Der ich-Erzähler in „Schluckspecht“ ist ein schüchterner Junge, der bei seiner Tante Luci und dem dazugehörigen Mann, genannt Onkel-Onkel, aufwächst. Alkohol spielt immer eine Rolle – Likör, ein berühmter rosafarbener Pudding mit Alkohol drin, Schnapsbrennen als Fest, und die böse, böse Kneipe, die den Onkel-Onkel in ihren Fängen hält. Gleichzeitig macht alles einen idyllischen Eindruck: wie Fische gebraten werden in Tante Lucis Küche, wie Onkel-Onkel in seinem Schuppen und im Garten die Herrschaft behält – und, gut, die Eltern, beide Schauspieler, über die als „Nichtsnutze“ hergezogen wird, auch sie vom Alkohol verführt, und haben den Sohn im Stich gelassen. Aber es gibt wiederkehrende Figuren wie den Postboten und die Eierfrau, die sowas wie eine gemütliche, von Regelmäßigkeit geprägte Welt vorführen.

Aber allmählich verändert sich alles. Onkel-Onkel wird krank und stirbt. Der Ich-Erzähler kommt in die Pubertät. Er beginnt, trotz aller Warnungen der Tante, ein Verhältnis mit dem Schnaps – zuerst mit der geliebten „Schwarzen Johanna“, einem Likör. Die sumpfig-gemütliche Atmosphäre des Anfangs wandelt sich. Das Spiel mit dem Alkohol nimmt rasant an Fahrt auf. Erst sind es nur die Jugendkeller und die Bandproben, später dann Kneipen in vielen Städten, Exzesse in Mitropa-Wagen, zerschlagene Gläser, Prügeleien, Erbrochenes, Trümmer. Das erzeugt einen seltsamen Sog und zugleich Ekel. Irgendwann habe ich mich beim Lesen selber gefühlt wie nach einer endlosen, trunkenen Party.

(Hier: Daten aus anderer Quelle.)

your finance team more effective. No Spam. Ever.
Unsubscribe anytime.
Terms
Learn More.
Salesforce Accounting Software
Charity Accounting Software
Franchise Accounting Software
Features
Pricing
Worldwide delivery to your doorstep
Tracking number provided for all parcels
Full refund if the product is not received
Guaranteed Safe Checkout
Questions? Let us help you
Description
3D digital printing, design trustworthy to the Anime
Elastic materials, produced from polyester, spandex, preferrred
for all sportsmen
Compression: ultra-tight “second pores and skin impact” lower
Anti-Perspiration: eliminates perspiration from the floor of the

Dann der Entzug, irgendwo auf dem platten Land in Norddeutschland. Tante Luci als rettender Engel kommt angefahren und bewahrt den Ich-Erzähler vor dem endgültigen Untergang. Und irgendwann steht sie selber vor der Tür und muss ihr eigenes, stets verschleiertes Alkoholproblem auskurieren.

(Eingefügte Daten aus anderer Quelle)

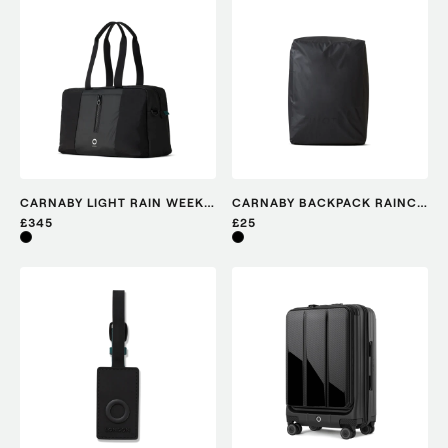
CARNABY LIGHT RAIN WEEKENDER
CARNABY BACKPACK RAINCOVER
£345
£25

Während die Tante vorher durchaus realistisch gezeichnet wird, entwickelt sie sich zunehmend zu einer fantastischen Figur. Sie trainiert fürs Fahrradrennen, ist mit allen Leuten gut Freund, schreckt vor keinem Projekt zurück, kocht himmlisch und besticht durch ihre Drahtigkeit, trotz des hohen Alters. Der Ich-Erzähler hingegen tritt mehr und mehr in den Hintergrund. Er geht spazieren und schaut auf die Landschaft, er beobachtet die anderen Menschen in der Entzugseinrichtung, beschreibt die Umtriebe der Tante, von ihm selbst erfährt man eigentlich nicht mehr viel.

Der Roman ebbt dann in dieser seltsam irrealen norddeutschen Kinderbuchwelt so langsam ab, und das war es dann mit dem Schluckspecht.

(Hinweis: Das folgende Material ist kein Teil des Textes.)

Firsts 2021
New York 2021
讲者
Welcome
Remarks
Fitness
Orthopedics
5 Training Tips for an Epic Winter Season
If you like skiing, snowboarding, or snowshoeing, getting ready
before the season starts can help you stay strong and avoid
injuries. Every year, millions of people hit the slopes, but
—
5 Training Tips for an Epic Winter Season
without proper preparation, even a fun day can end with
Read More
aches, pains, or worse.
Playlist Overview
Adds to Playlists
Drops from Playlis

Und ich blieb etwas ratlos zurück. „Autobiographisch“, „Schonungslos offen“ – naja. Es wird ja alles auf eine eher überhöhte Art erzählt, auch die übelsten, ekligsten Saufgelage. Aber trotzdem habe ich das Gefühl, es wird an etwas vorbei, über etwas hinweg erzählt. Zwar werden mir die Fakten geschildert von den Nächten in den Theaterkantinen und von der Armseligkeit, vom Exzess und vom Filmriss – aber es bleibt seltsam äußerlich. Einen Blick in den inneren Abgrund erhalte ich nicht – ich betrachte nur die Symptome.

Faszinierend ist das schon, wie man sich als Leser von diesen Schilderungen selbst irgendwann trunken fühlt. Sprachspiele, Reime, Beobachtungen, die Nebenfiguren und insbesondere die fantastische Tante Luci – das alles macht das Buch recht unterhaltsam. Aber als Auseinandersetzung mit dem Thema Alkoholsucht bleibt es leider relativ flach.